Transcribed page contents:
##########
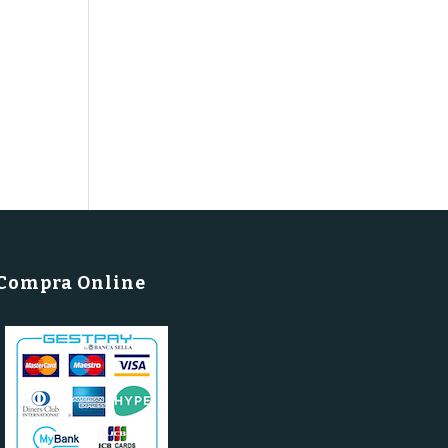
Compra Online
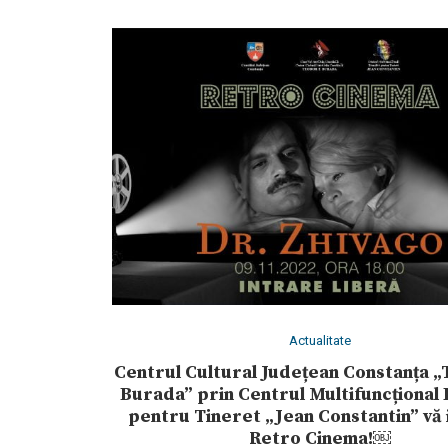
Actualitate
Centrul Cultural Județean Constanța „
Burada” prin Centrul Multifuncțional
pentru Tineret „Jean Constantin” vă i
Retro Cinema!￼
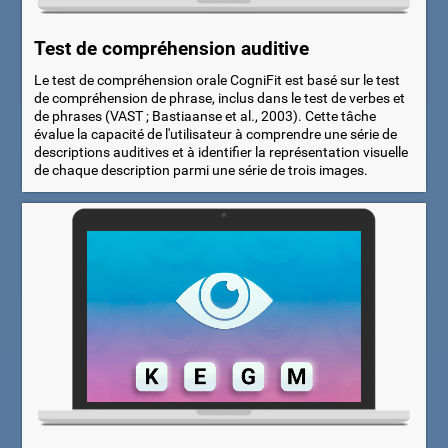
Test de compréhension auditive
Le test de compréhension orale CogniFit est basé sur le test
de compréhension de phrase, inclus dans le test de verbes et
de phrases (VAST ; Bastiaanse et al., 2003). Cette tâche
évalue la capacité de l'utilisateur à comprendre une série de
descriptions auditives et à identifier la représentation visuelle
de chaque description parmi une série de trois images.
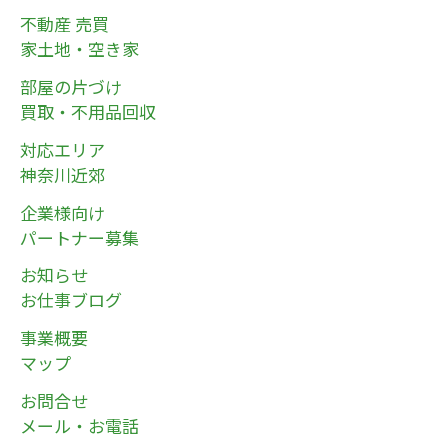
不動産 売買
家土地・空き家
部屋の片づけ
買取・不用品回収
対応エリア
神奈川近郊
企業様向け
パートナー募集
お知らせ
お仕事ブログ
事業概要
マップ
お問合せ
メール・お電話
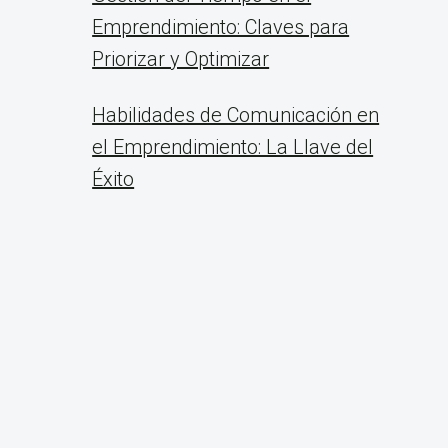
Emprendimiento: Claves para
Priorizar y Optimizar
Habilidades de Comunicación en
el Emprendimiento: La Llave del
Éxito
##########
Problem statement: For each entry, copy the text exactly and leave out any image it carries.

Response:
Compra Online
Actualitate
Centrul Cultural Județean Constanța „
Burada” prin Centrul Multifuncțional
pentru Tineret „Jean Constantin” vă i
Retro Cinema!
Test de compréhension auditive
Le test de compréhension orale CogniFit est basé sur le test
de compréhension de phrase, inclus dans le test de verbes et
de phrases (VAST ; Bastiaanse et al., 2003). Cette tâche
évalue la capacité de l'utilisateur à comprendre une série de
descriptions auditives et à identifier la représentation visuelle
de chaque description parmi une série de trois images.
不動産 売買
家土地・空き家
部屋の片づけ
買取・不用品回収
対応エリア
神奈川近郊
企業様向け
パートナー募集
お知らせ
お仕事ブログ
事業概要
マップ
お問合せ
メール・お電話
Emprendimiento: Claves para
Priorizar y Optimizar
Habilidades de Comunicación en
el Emprendimiento: La Llave del
Éxito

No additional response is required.